- WORK REQUIRED
If a line in the entries includes "накладная", show that line.

===== RECORD EXCERPTS =====

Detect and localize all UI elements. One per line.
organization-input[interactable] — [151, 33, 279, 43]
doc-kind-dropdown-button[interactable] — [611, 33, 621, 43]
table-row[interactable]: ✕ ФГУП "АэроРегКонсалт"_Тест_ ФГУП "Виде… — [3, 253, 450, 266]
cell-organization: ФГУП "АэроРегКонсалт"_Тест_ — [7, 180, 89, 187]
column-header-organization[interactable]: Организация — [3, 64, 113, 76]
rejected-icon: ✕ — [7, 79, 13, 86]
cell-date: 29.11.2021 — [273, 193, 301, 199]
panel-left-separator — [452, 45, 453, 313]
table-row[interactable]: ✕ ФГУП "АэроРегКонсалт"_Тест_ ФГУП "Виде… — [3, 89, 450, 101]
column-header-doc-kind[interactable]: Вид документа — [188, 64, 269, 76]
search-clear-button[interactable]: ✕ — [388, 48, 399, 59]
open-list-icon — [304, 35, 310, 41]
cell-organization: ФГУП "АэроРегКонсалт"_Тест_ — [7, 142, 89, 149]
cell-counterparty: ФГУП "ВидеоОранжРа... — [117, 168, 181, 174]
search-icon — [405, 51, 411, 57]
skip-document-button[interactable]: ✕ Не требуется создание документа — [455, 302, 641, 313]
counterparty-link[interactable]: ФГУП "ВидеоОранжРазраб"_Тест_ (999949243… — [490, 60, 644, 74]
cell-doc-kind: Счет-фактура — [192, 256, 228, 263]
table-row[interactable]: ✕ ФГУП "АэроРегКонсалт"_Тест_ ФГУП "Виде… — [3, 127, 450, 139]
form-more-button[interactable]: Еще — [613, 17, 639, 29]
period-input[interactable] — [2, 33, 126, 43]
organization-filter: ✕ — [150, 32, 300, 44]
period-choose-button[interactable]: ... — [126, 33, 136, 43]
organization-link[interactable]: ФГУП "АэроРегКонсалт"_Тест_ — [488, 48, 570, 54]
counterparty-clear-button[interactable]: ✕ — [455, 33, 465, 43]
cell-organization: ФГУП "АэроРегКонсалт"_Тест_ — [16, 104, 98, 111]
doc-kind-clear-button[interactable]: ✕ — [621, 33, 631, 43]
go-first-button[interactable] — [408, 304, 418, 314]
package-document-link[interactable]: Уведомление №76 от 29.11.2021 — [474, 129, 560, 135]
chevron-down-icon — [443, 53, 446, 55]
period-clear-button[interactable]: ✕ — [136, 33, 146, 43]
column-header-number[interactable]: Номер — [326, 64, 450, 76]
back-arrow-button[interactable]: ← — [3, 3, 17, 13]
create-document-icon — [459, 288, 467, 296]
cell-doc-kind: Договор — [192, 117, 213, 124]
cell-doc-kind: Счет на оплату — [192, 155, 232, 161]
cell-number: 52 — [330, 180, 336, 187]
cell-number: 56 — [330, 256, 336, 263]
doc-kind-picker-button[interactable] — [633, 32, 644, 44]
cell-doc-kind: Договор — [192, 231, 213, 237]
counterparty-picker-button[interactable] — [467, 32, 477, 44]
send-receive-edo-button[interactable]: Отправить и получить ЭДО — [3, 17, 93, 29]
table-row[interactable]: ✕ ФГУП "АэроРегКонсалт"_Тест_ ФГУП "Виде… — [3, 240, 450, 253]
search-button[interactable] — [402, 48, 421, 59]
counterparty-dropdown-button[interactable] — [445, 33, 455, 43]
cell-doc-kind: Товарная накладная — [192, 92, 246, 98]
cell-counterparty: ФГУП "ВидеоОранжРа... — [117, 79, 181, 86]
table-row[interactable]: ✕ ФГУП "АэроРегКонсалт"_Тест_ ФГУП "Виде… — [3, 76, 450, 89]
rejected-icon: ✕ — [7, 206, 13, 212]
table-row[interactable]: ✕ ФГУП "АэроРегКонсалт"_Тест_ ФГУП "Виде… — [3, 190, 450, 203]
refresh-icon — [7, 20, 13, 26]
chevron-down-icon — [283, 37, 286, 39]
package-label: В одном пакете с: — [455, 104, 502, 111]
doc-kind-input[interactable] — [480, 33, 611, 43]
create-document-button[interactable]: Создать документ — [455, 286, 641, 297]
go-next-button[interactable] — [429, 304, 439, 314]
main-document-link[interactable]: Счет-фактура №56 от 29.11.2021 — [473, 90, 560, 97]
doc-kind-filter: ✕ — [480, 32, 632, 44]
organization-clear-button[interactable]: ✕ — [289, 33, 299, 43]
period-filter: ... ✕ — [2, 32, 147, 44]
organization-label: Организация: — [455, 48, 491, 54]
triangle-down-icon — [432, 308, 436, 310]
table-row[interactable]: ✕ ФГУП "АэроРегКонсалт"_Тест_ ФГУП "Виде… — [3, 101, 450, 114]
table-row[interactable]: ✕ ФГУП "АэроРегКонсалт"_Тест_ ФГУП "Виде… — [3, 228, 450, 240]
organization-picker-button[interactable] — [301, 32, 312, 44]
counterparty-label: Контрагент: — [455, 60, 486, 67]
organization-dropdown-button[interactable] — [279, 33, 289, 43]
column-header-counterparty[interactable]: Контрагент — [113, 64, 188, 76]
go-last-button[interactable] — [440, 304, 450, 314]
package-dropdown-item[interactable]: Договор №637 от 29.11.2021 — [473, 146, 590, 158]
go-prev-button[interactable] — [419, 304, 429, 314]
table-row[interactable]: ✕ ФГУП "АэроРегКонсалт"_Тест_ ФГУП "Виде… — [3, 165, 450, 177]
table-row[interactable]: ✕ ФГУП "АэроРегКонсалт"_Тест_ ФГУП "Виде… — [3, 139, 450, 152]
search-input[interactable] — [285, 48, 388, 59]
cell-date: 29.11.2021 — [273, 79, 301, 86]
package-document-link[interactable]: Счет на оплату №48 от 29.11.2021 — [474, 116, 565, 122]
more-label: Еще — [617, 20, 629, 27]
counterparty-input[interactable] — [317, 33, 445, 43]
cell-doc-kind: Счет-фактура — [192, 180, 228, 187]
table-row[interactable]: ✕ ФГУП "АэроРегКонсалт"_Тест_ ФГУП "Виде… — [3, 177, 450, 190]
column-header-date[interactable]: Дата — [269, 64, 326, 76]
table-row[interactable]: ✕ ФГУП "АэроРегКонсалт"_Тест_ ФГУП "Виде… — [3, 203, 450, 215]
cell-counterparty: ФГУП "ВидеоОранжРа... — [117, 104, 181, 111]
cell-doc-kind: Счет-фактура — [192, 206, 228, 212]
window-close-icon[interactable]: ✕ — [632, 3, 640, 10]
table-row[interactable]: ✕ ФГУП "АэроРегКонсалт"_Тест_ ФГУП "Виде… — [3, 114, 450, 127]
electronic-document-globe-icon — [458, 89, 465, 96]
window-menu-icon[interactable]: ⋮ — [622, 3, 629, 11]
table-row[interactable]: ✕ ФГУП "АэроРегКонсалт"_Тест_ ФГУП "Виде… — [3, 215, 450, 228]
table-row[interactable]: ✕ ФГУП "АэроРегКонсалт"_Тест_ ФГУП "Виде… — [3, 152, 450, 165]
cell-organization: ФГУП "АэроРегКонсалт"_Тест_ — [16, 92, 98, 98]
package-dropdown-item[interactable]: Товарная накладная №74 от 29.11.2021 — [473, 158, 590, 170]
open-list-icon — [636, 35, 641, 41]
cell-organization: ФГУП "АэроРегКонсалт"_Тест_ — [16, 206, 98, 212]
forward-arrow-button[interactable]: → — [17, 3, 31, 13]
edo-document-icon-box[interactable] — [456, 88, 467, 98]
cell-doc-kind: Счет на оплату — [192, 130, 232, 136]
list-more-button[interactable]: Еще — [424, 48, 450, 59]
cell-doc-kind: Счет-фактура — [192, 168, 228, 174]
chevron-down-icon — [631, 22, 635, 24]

=====

- RESPONSE BOX
cell-doc-kind: Товарная накладная — [192, 92, 246, 98]
package-dropdown-item[interactable]: Товарная накладная №74 от 29.11.2021 — [473, 158, 590, 170]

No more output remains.